▶ _YOUR GOAL_
For the records below, give the number of lines that include the string "Tööohutuse". Nothing else belongs in the answer.

▶ _DATA LISTING_
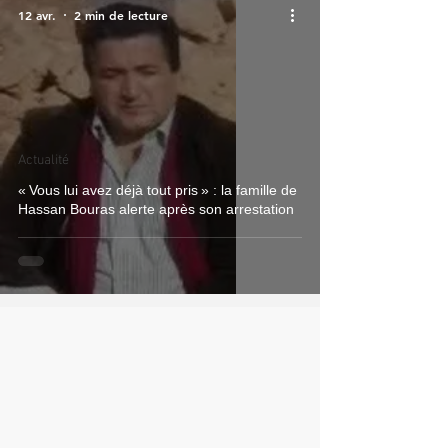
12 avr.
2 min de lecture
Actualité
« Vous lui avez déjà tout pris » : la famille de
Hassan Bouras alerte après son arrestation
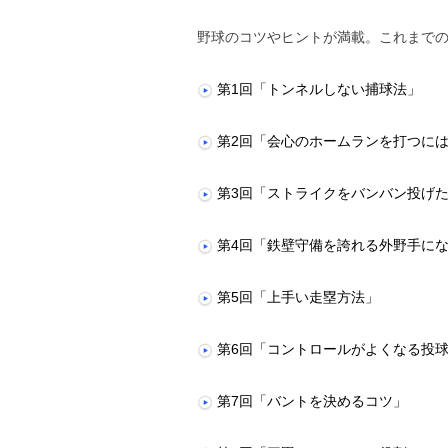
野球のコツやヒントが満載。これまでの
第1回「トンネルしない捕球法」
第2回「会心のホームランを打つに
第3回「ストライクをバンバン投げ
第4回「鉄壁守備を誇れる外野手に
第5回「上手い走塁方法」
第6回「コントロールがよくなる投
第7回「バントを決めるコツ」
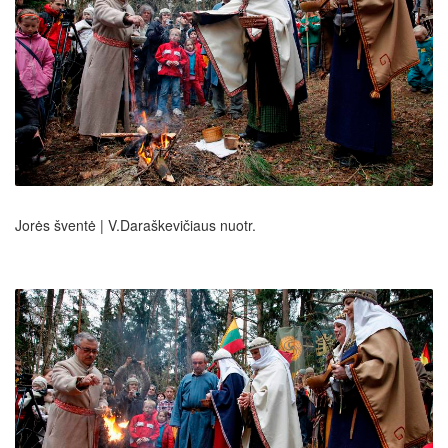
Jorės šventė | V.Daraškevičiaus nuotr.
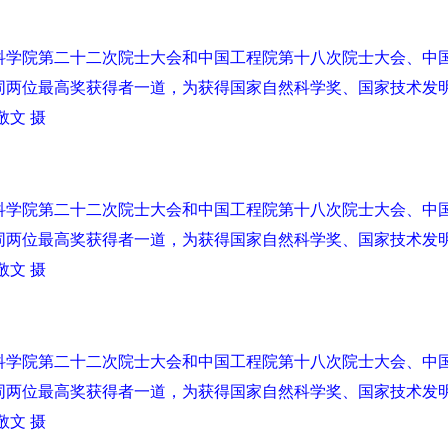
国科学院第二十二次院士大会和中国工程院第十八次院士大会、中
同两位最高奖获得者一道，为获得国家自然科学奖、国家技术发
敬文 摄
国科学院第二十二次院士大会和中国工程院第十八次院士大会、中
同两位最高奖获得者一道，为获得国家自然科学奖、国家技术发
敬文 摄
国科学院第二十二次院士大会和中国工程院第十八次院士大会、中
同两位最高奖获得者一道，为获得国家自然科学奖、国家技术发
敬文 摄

--

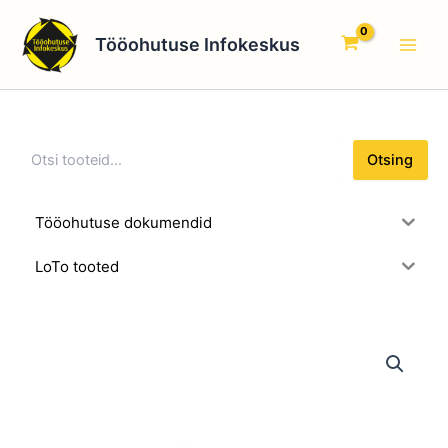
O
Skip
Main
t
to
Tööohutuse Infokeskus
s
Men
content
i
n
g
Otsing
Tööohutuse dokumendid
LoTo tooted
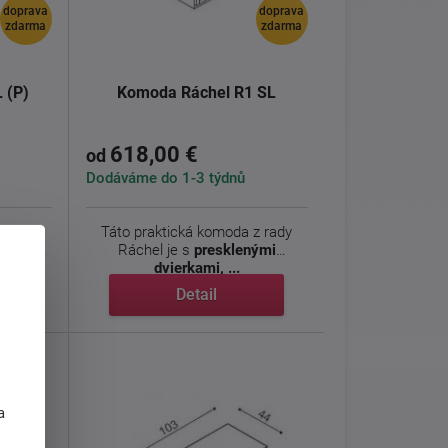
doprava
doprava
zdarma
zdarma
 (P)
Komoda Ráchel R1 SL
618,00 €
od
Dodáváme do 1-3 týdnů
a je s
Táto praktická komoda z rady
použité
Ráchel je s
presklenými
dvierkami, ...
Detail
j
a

▶ _TASK SOLUTION_
2